--- WHAT IS BEING ASKED ---
If an entry holds a picture, leave that picture out and reproduce everything else exactly.

--- THE DATA ---
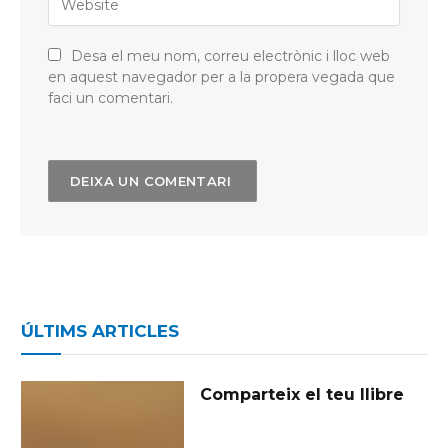
Desa el meu nom, correu electrònic i lloc web
en aquest navegador per a la propera vegada que
faci un comentari.
ÚLTIMS ARTICLES
Comparteix el teu llibre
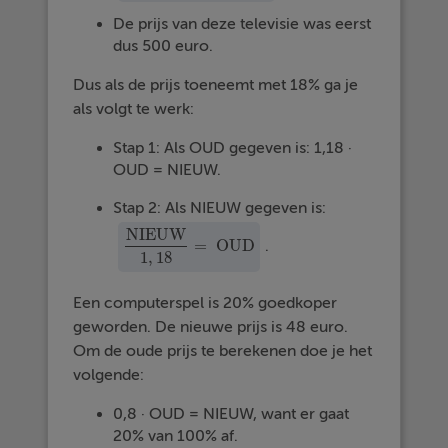
De prijs van deze televisie was eerst
dus 500 euro.
Dus als de prijs toeneemt met 18% ga je
als volgt te werk:
Stap 1: Als OUD gegeven is: 1,18 ·
OUD = NIEUW.
Stap 2: Als NIEUW gegeven is:
NIEUW
=
OUD
.
NIEUW
1
,
18
=
OUD
1
,
18
Een computerspel is 20% goedkoper
geworden. De nieuwe prijs is 48 euro.
Om de oude prijs te berekenen doe je het
volgende:
0,8 · OUD = NIEUW, want er gaat
20% van 100% af.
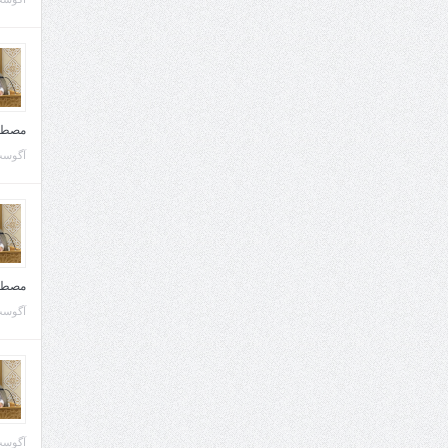
مصطف
آگوست 10, 
مصطف
آگوست 02, 
آگوست 02,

--- EXERCISE RESULT ---
Desa el meu nom, correu electrònic i lloc web
en aquest navegador per a la propera vegada que
faci un comentari.
ÚLTIMS ARTICLES
Comparteix el teu llibre
De prijs van deze televisie was eerst
dus 500 euro.
Dus als de prijs toeneemt met 18% ga je
als volgt te werk:
Stap 1: Als OUD gegeven is: 1,18 ·
OUD = NIEUW.
Stap 2: Als NIEUW gegeven is:
NIEUW
=
OUD
.
NIEUW
1
,
18
=
OUD
1
,
18
Een computerspel is 20% goedkoper
geworden. De nieuwe prijs is 48 euro.
Om de oude prijs te berekenen doe je het
volgende:
0,8 · OUD = NIEUW, want er gaat
20% van 100% af.
مصطف
آگوست 10, 
مصطف
آگوست 02, 
آگوست 02,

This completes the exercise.